Transplantationen in Deutschland:Zahl der Organspenden sinkt stark

In Deutschland warten etwa 11.300 Menschen auf ein Organ, jeden Tag sterben drei Patienten aufgrund des Organmangels. Doch die Zahl der Spenden hat einen neuen Tiefpunkt erreicht. Dabei tragen immer mehr Menschen einen Organspende-Ausweis.

Die Zahl der Organspenden ist in diesem Jahr auf einen neuen Tiefstand gesunken: In 2013 wurden nur noch 754 Spendern Organe entnommen.

Dies sind fast 16 Prozent weniger als in den ersten zehn Monaten des Vorjahres mit damals 892 Spenden, wie der Vorstand der Deutschen Stiftung Organtransplantation (DSO), Rainer Hess, beim DSO-Jahreskongress in Berlin mitteilte.

Da Spendern in der Regel mehrere Organe entnommen werden, ist deren Zahl deutlich höher. 2012 waren es in den ersten zehn Monaten 3001 Organe, 2013 nur noch 2647. Das ist ein Rückgang von fast zwölf Prozent. "Diese Situation ist unvertretbar", sagte Hess.

11.300 Menschen warten in Deutschland auf ein geeignetes Organ. Jeden Tag sterben im Schnitt drei Patienten, weil sie nicht rechtzeitig ein neues Organ erhalten.

Einen massiven Einbruch bei den Spenden gab es im August, als lediglich 56 Menschen Organe spendeten - nach fast 100 im August 2012. Im Oktober waren es 79 Spender, wie Hess mitteilte.

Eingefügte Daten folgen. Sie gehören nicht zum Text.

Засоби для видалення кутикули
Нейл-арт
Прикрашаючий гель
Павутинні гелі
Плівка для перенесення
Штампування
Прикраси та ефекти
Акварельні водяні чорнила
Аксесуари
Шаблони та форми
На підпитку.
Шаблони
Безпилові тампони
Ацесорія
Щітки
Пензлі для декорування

Die Spendezahlen sinken seit Jahren. Noch deutlicher brachen sie ein, nachdem im Sommer 2012 der Skandal um Manipulationen bei der Organvergabe bekannt worden war. An mehreren Universitätskliniken waren Manipulationen im Zusammenhang mit Lebertransplantationen aufgedeckt worden.

Der Skandal beeinträchtigte laut DSO das gesamte System der Organspende und führte zu einem erheblichen Vertrauensverlust.

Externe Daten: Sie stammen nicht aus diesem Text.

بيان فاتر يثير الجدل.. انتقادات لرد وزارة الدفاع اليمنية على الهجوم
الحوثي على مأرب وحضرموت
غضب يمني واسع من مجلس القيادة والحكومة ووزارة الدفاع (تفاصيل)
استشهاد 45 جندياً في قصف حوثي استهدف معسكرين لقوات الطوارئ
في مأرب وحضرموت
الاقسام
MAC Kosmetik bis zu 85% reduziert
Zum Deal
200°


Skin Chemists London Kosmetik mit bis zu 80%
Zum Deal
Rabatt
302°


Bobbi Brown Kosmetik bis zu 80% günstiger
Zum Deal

Dabei ist die Zahl der möglichen Spender offenbar gestiegen. Wie das Nachrichtenmagazin Focus berichtete, besaßen in den ersten sechs Monaten 2013 immerhin 14,2 Prozent derjenigen Patienten, die als hirntot galten und als Spender infrage kamen, einen Organspendeausweis. Vor drei Jahren seien es nur 7,3 Prozent gewesen.

Die zunehmende Bereitschaft, einen solchen Ausweis auszufüllen, hängt möglicherweise mit dem neuen Transplantationsgesetz zusammen. Versicherte werden nun von den Krankenkassen über Organspenden und Organtransplantationen informiert.

Nach Auffassung der DSO, die die Organspenden in Deutschland koordiniert, gibt es Hoffnung, dass die Zahl der Spenden nun wieder zunehmen wird. 2013 zeichne sich wieder "eine stabilere Entwicklung" ab. Die Ergebnisse der ersten drei Quartale würden voraussichtlich "nicht mehr unterschritten".

Die Diskrepanz zwischen der Zahl der Spenden und der Spendebereitschaft, die die Ausweise signalisieren, lässt sich möglicherweise dadurch erklären, dass es derzeit noch eine erhebliche Verunsicherung in der Ärzteschaft gibt, wie mit Spendern umgegangen werden soll.

Auch viele Angehörigen entschieden sich im Zweifel gegen die Organspende, erklärte der Vorstandschef der Deutschen Stiftung Patientenschutz, Eugen Brysch.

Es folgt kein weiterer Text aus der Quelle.